Konu, Modern Kölelik ve İnsan Ticareti Küresel Komisyonu’nun (Global Commission on Modern Slavery & Human Trafficking) başında yer alan eski İngiltere Başbakanı Theresa May için bir öncelik haline geldi. Geçtiğimiz ocak ayında Dünya Ekonomik Forumu'nda (WEF) yaptığı konuşmanın bir bölümünü insan ticareti ve sömürüsünün yeterince araştırılmamasına ayıran May, tüm zorla çalıştırma vakalarının yarısından fazlasının zengin ülkelerde gerçekleştiğini söyledi.

May, insan ticareti suçlarının tespit edilmesindeki gecikmenin, soruşturmaların parçalı veri sistemleri üzerinden yürütülmesinden, yani hükümetler, sivil toplum kuruluşları ve kolluk kuvvetleri arasında koordinasyon ve bilgi paylaşımı eksikliğinden kaynaklandığını vurguladı.

Ancak yapay zekanın bu sorunun çözümünde kullanılabileceğini düşünen May, yapay zeka modellerinin bankaların milyonlarca işlemi izlemesine ve analiz etmesine yardımcı olabileceğini ve insanların ve hatta daha zayıf teknolojilerin algılayabileceğinin ötesine geçen kalıpları fark ederek suçların tespit edilmesini kolaylaştırabileceğini belirtti.

Modern zamanın zorlukları

“Semafor” adlı küresel haber platformu, iklim değişikliğinin Afrika'da modern köleliği şiddetlendiren dolaylı etkileri olduğunu bildirdi.

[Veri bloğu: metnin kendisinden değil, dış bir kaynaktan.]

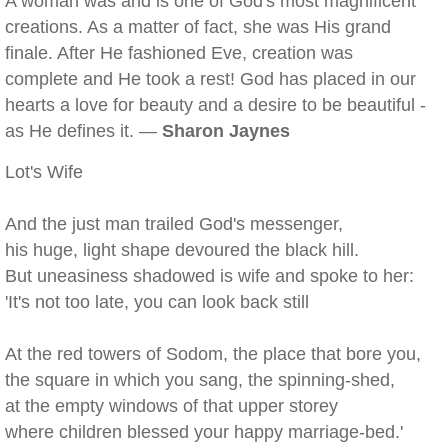
A woman was and is one of God's most magnificent
creations. As a matter of fact, she was His grand
finale. After He fashioned Eve, creation was
complete and He took a rest! God has placed in our
hearts a love for beauty and a desire to be beautiful -
as He defines it. —
Sharon Jaynes
Lot's Wife
And the just man trailed God's messenger,
his huge, light shape devoured the black hill.
But uneasiness shadowed is wife and spoke to her:
'It's not too late, you can look back still
At the red towers of Sodom, the place that bore you,
the square in which you sang, the spinning-shed,
at the empty windows of that upper storey
where children blessed your happy marriage-bed.'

Afrika’da yedi milyon insanın sömürüldüğüne inanılıyor. Kıta genelinde artan seller, kuraklıklar ve orman yangınlarının mahsullere zarar vermesi ve geçim kaynaklarını yok etmesi, savunmasız insanları Boko Haram gibi terör örgütleri tarafından daha fazla sömürülme riskiyle karşı karşıya getirebilir.

Semafor’a göre ayrıca yeni ortaya çıkan endüstriler, madencilerin günlük sadece birkaç dolar karşılığında son derece tehlikeli koşullarda pil ve bataryaların üretiminde önemli bir element olan kobalt madenini çıkarmak için madenlerde çalıştığı Kongo Demokratik Cumhuriyeti gibi ülkeler için çeşitli zorluklar yarattı.